Impala bypasses MapReduce and operates on the data directly in HDFS to achieve significant performance improvements. Impala is written mostly in C++. It uses RAM buffers to cache data and generally operates more like parallel relational databases. Impala was designed to be compatible with Hive. It uses the same HiveQL language and even utilizes existing Hive Metastore to get information about tables and columns. If you have existing Hive tables in your cluster, you will be able to query them with Impala without any changes.

Impala architecture

Impala comprises of several components. There is an Impala server process, which should be running on each DataNode in the cluster. Its responsibility is to process queries from clients, read and write data into HDFS, perform join and aggregation tasks, and so on. Since queries are executed in parallel on many servers, the daemon that received the user request becomes a query coordinator and synchronizes the work of all other nodes for this particular query.

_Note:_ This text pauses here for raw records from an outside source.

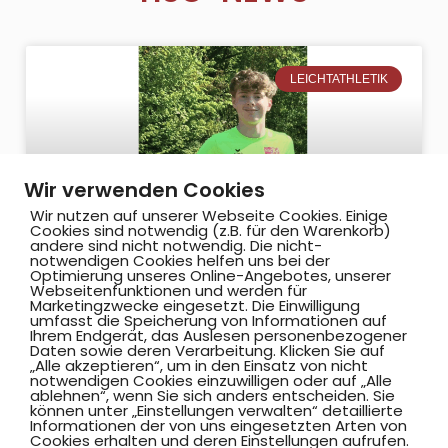
LEICHTATHLETIK
Wir verwenden Cookies
Wir nutzen auf unserer Webseite Cookies. Einige
Cookies sind notwendig (z.B. für den Warenkorb)
andere sind nicht notwendig. Die nicht-
notwendigen Cookies helfen uns bei der
Optimierung unseres Online-Angebotes, unserer
Webseitenfunktionen und werden für
NILS KOEL IMMER BESSER MIT DEM
Marketingzwecke eingesetzt. Die Einwilligung
SPEER
umfasst die Speicherung von Informationen auf
Ihrem Endgerät, das Auslesen personenbezogener
Daten sowie deren Verarbeitung. Klicken Sie auf
„Alle akzeptieren“, um in den Einsatz von nicht
Am Samstag, dem 07.06., starteten die
notwendigen Cookies einzuwilligen oder auf „Alle
Leichtathleten beim 10. Burgmannstädter
ablehnen“, wenn Sie sich anders entscheiden. Sie
können unter „Einstellungen verwalten“ detaillierte
Sportfest in Horstmar. Die Bedingungen
Informationen der von uns eingesetzten Arten von
Cookies erhalten und deren Einstellungen aufrufen.
waren schwierig, Windböen, niedrige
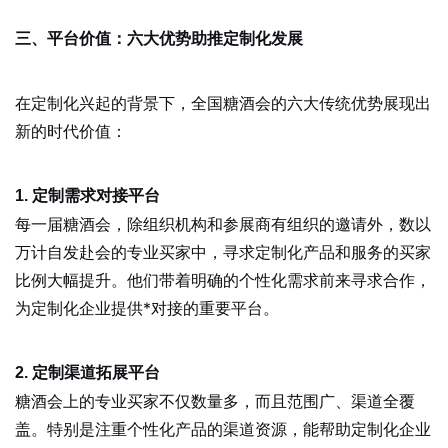
三、平台价值：六大优势助推定制化发展
在定制化兴起的背景下，全国糖酒会的六大传统优势展现出
新的时代价值：
1. 定制需求对接平台
每一届糖酒会，除组织机构和参展商有组织的邀请外，数以
万计自发赴会的专业买家中，寻求定制化产品和服务的买家
比例大幅提升。他们带着明确的个性化需求前来寻求合作，
为定制化企业提供*对接的重要平台。
2. 定制渠道拓展平台
糖酒会上的专业买家不仅数量多，而且范围广、渠道全覆
盖。特别是注重个性化产品的渠道资源，能帮助定制化企业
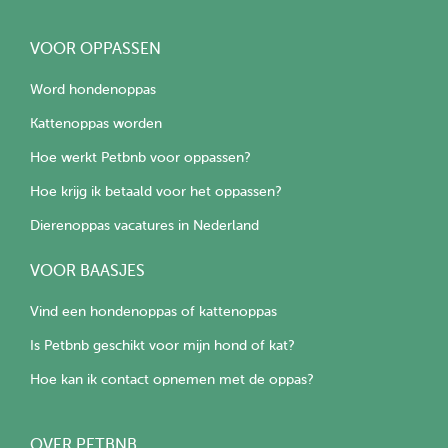
VOOR OPPASSEN
Word hondenoppas
Kattenoppas worden
Hoe werkt Petbnb voor oppassen?
Hoe krijg ik betaald voor het oppassen?
Dierenoppas vacatures in Nederland
VOOR BAASJES
Vind een hondenoppas of kattenoppas
Is Petbnb geschikt voor mijn hond of kat?
Hoe kan ik contact opnemen met de oppas?
OVER PETBNB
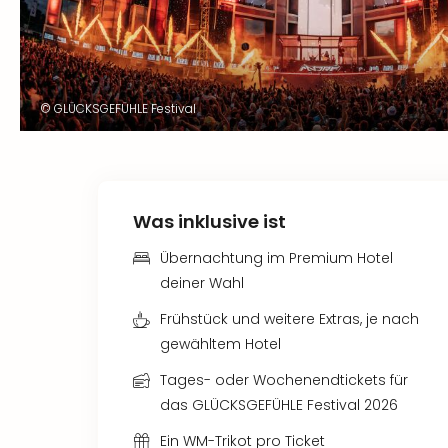
© GLÜCKSGEFÜHLE Festival
Was inklusive ist
Übernachtung im Premium Hotel
deiner Wahl
Frühstück und weitere Extras, je nach
gewähltem Hotel
Tages- oder Wochenendtickets für
das GLÜCKSGEFÜHLE Festival 2026
Ein WM-Trikot pro Ticket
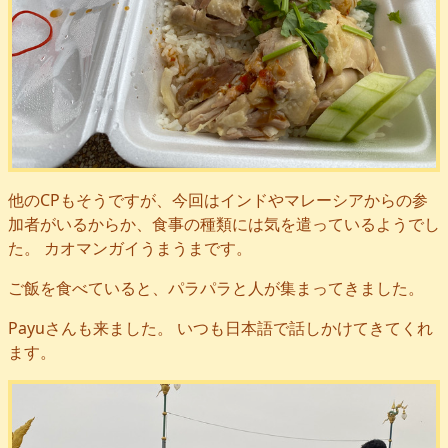
他のCPもそうですが、今回はインドやマレーシアからの参
加者がいるからか、食事の種類には気を遣っているようでし
た。 カオマンガイうまうまです。
ご飯を食べていると、パラパラと人が集まってきました。
Payuさんも来ました。 いつも日本語で話しかけてきてくれ
ます。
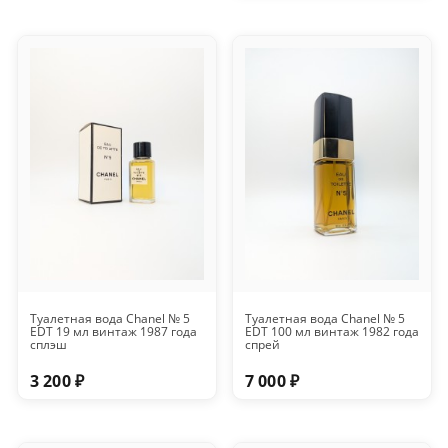
Туалетная вода Chanel № 5
Туалетная вода Chanel № 5
EDT 19 мл винтаж 1987 года
EDT 100 мл винтаж 1982 года
сплэш
спрей
3 200 ₽
7 000 ₽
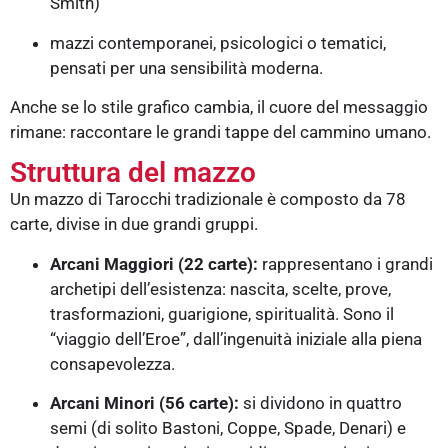
Smith)
mazzi contemporanei, psicologici o tematici,
pensati per una sensibilità moderna.
Anche se lo stile grafico cambia, il cuore del messaggio
rimane: raccontare le grandi tappe del cammino umano.
Struttura del mazzo
Un mazzo di Tarocchi tradizionale è composto da 78
carte, divise in due grandi gruppi.
Arcani Maggiori (22 carte):
rappresentano i grandi
archetipi dell’esistenza: nascita, scelte, prove,
trasformazioni, guarigione, spiritualità. Sono il
“viaggio dell’Eroe”, dall’ingenuità iniziale alla piena
consapevolezza.
Arcani Minori (56 carte):
si dividono in quattro
semi (di solito Bastoni, Coppe, Spade, Denari) e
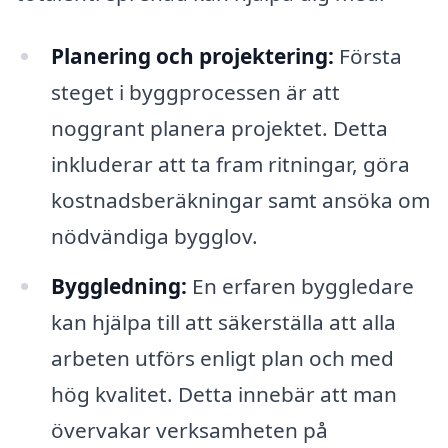
Planering och projektering:
Första
steget i byggprocessen är att
noggrant planera projektet. Detta
inkluderar att ta fram ritningar, göra
kostnadsberäkningar samt ansöka om
nödvändiga bygglov.
Byggledning:
En erfaren byggledare
kan hjälpa till att säkerställa att alla
arbeten utförs enligt plan och med
hög kvalitet. Detta innebär att man
övervakar verksamheten på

As DataNodes in Hadoop cluster or individual Impala daemons can go down from time to time, there is a need to keep a constant track of the state of all daemons in the cluster. For this purpose, Impala uses an Impala state store. If some of the Impala servers do not report back to the state store, they get marked as dead and are excluded for further queries attempts. Impala servers can operate without a state store, but the response may be delayed if there are failed nodes in the cluster.

Additionally, Impala utilizes the same Metastore service that we have configured for Hive in the Installing Hive Metastore section. Impala provides both, a command-line interface and JDBC/ODBC access.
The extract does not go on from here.